59:00 Closing remarks from Sara Pantuliano: ‘I hope we all leave with an exultation to act’

This event is part of the 2023 World Economic Forum Annual Meeting Affiliate Programme.

The concomitant crises we face today urgently require us to rethink the way we define, identify and fight poverty.

The consistent reduction in global poverty levels over the past two decades has moved into reverse as poverty rises in, and across, both rich and poor geographies. 

When we look at the people and geographies least damaged by recent shocks, whether by pandemics, supply chain disruptions or disasters, it is those with different types of tangible and intangible assets who are more resistant. These assets include financial wealth, education, networks, digital literacy, access to technology, and the ability to voice political and investment preferences. If it is the access – or lack thereof – to these assets that shapes poverty today, then an income- and compensation-based approach to long-term anti-poverty measures will be inadequate.

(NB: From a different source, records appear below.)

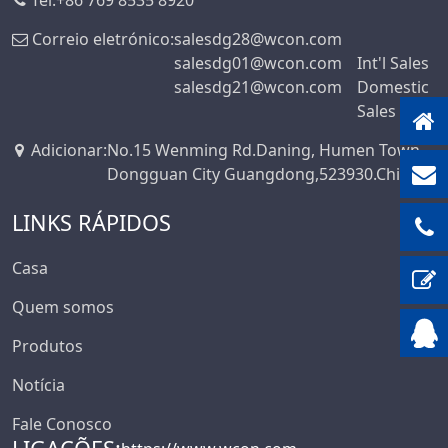
Tel:
+86 769 8535 8920
Correio eletrónico:
salesdg28@wcon.com
salesdg01@wcon.com
Int'l Sales
salesdg21@wcon.com
Domestic
Sales
Adicionar
:
No.15 Wenming Rd.Daning, Humen Town,
Dongguan City Guangdong,523930.China
LINKS RÁPIDOS
Casa
Quem somos
Produtos
Notícia
Fale Conosco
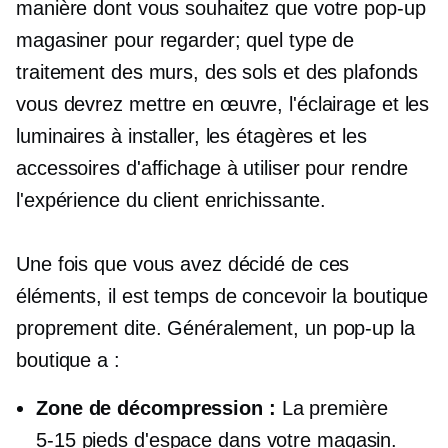
manière dont vous souhaitez que votre
pop-up
magasiner pour regarder; quel type de
traitement des murs, des sols et des plafonds
vous devrez mettre en œuvre, l'éclairage et les
luminaires à installer, les étagères et les
accessoires d'affichage à utiliser pour rendre
l'expérience du client enrichissante.
Une fois que vous avez décidé de ces
éléments, il est temps de concevoir la boutique
proprement dite. Généralement, un
pop-up
la
boutique a :
Zone de décompression :
La première
5-15
pieds d'espace dans votre magasin.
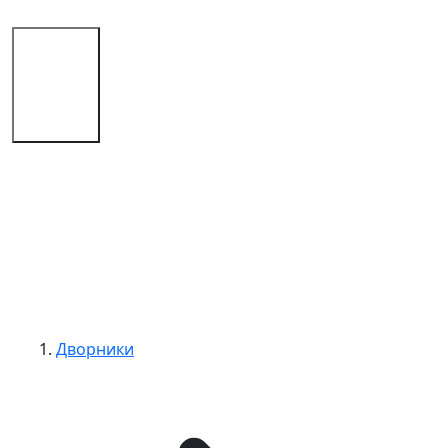
Магазин
Советы
Контакты
Дворники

Join us as at the World Economic Forum Annual Meeting 2023 as we convene thinkers and leaders across a spectrum of sectors and geographies to explore the multi-dimensional aspects of poverty in the 21st century. We explore questions such as: how is the digital economy redefining wealth, poverty, and inequality in the 21st century? How can we advocate for a fairer distribution of gains? What is at risk if governments fail to act on the deepening levels of inequality and poverty we see today?

This high-profile panel takes stock of the latest data to build a picture of what poverty means today, and explore the implications for public policy and private sector strategy. We explore pathways to designing long-term approaches fit for purpose to address the contemporary poverty challenge, which confronts rich and poor people and geographies.

The event is moderated by Sara Pantuliano, Chief Executive, ODI, live from the World Economic Forum Annual Meeting 2023.